This is what is so great about Microsoft - when employees get together and make a good case for a cause, the company rallies behind the employees.  I witnessed this first hand last year as part of the core team behind APLDC - the 1st Asian Pacific Leadership Development Conference, a conference geared towards creating a forum for Asian Pacific employees at Microsoft. Now here's another example - the 1st One India Women's conference in Hyderabad, India.

 Recently, I had the chance to go behind-the-scenes with one of the organizers, Haritha Kandalla. Here's  some excerpts from the conversation:

How did it all begin?

The initiative we now call WAW India (Women at work) started as a thought seeded into the minds of the women at the India Development Center (Hyderabad, India) by S Somasegar (CVP, Developer Division). A few of us decided to get together and  decided to start WAW Hyderabad, a forum that we wanted to start off small with holding small events. During one of our meetings, we realized that we were working on policies without knowing what the women professional population actually wants, and decided to go ahead and hold a conference and find out what the real areas of work are. All our energies since have centered around organizing and holding the inaugural One India Women’s Conference (held on 8-9 March, 2007), where we invited and got participation from all six MS businesses in India.

As part of organizing these conferences, especially when its the first time, employees find themselves really stretching themselves developing their leadership and management skills. The logistics and communication skills required to get everything lined up, speakers, food or content, takes a ton of effort and hard work.

The One Women's India had excellent speakers including  Ms. Vinita Bali (MD, Britannia Industries), Ms. Rekha Menon (Lead Exec, Accenture Geographic Services) and Ms. Sangita Reddy (MD, Apollo Hospitals Group)  Anna Collins (GM, client Services), Neelam Dhawan (MD, MS India), and Dr. Anna Rowley.

Challenges:

-          Working with a diverse set of project leaders, each with a strong set of opinions, most of them right to arrive at a consensus!

-          Working with the leaders, ensuring that the schedules matched their free time, ensuring that the agenda items they were keen to include did get addressed during the conference.

-          Working with budget constraints – we had enough money to run the conference, but we didn’t have enough to do something that would definitely stay with people as an event.
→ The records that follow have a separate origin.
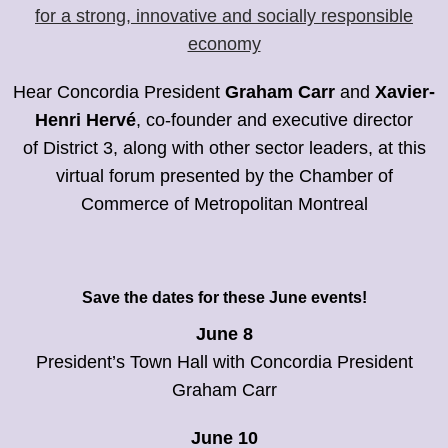
for a strong, innovative and socially responsible
economy
Hear Concordia President
Graham Carr
and
Xavier-
Henri Hervé
, co-founder and executive director
of District 3, along with other sector leaders, at this
virtual forum presented by the Chamber of
Commerce of Metropolitan Montreal
Save the dates for these June events!
June 8
President’s Town Hall with Concordia President
Graham Carr
June 10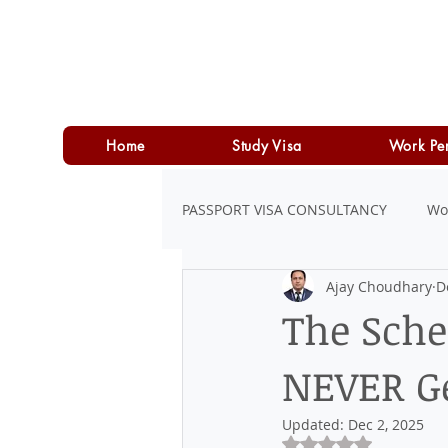
Home
Study Visa
Work Pe
PASSPORT VISA CONSULTANCY
Wo
Ajay Choudhary
D
LOAN
PERSONAL LOAN
The Sche
NEVER Ge
Updated:
Dec 2, 2025
Rated NaN out of 5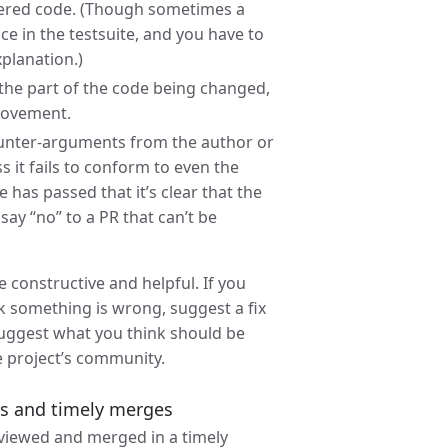
altered code. (Though sometimes a
e in the testsuite, and you have to
xplanation.)
n the part of the code being changed,
provement.
counter-arguments from the author or
 it fails to conform to even the
has passed that it’s clear that the
say “no” to a PR that can’t be
 constructive and helpful. If you
nk something is wrong, suggest a fix
 suggest what you think should be
e project’s community.
ws and timely merges
eviewed and merged in a timely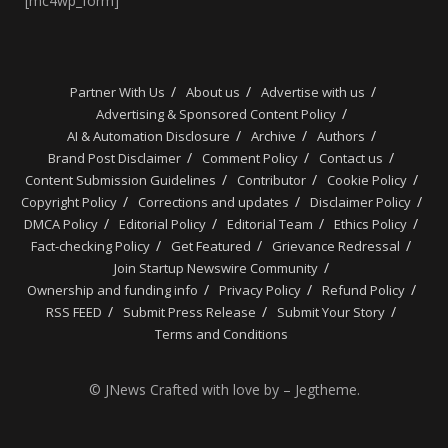
[mc4wp_form]
Partner With Us
About us
Advertise with us
Advertising & Sponsored Content Policy
AI & Automation Disclosure
Archive
Authors
Brand Post Disclaimer
Comment Policy
Contact us
Content Submission Guidelines
Contributor
Cookie Policy
Copyright Policy
Corrections and updates
Disclaimer Policy
DMCA Policy
Editorial Policy
Editorial Team
Ethics Policy
Fact-checking Policy
Get Featured
Grievance Redressal
Join Startup Newswire Community
Ownership and funding info
Privacy Policy
Refund Policy
RSS FEED
Submit Press Release
Submit Your Story
Terms and Conditions
© JNews Crafted with love by – Jegtheme.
We therefore had to ensure that we had content that was powerful, that the gifts we would give the participants would be extremely useful even though not costing us too much etc.

-          Working with time crunches – it was required on my occasions for me to step in when we were losing time during the run up to the conference to spend extra hours to get some work done that a particular project leader was simply unable to do due to lack of time and professional commitments.

 

What makes it worth it all is the impact on the audience - e.g. all the 120 participants came up to the organizers and told them that they had done a great job and that they really gained something significant by attending the conference. We had the same experience after APLDC - folks coming up asking why we hadnt done this before!

Now, months and months of work culminating in an impact like that – that’s truly priceless!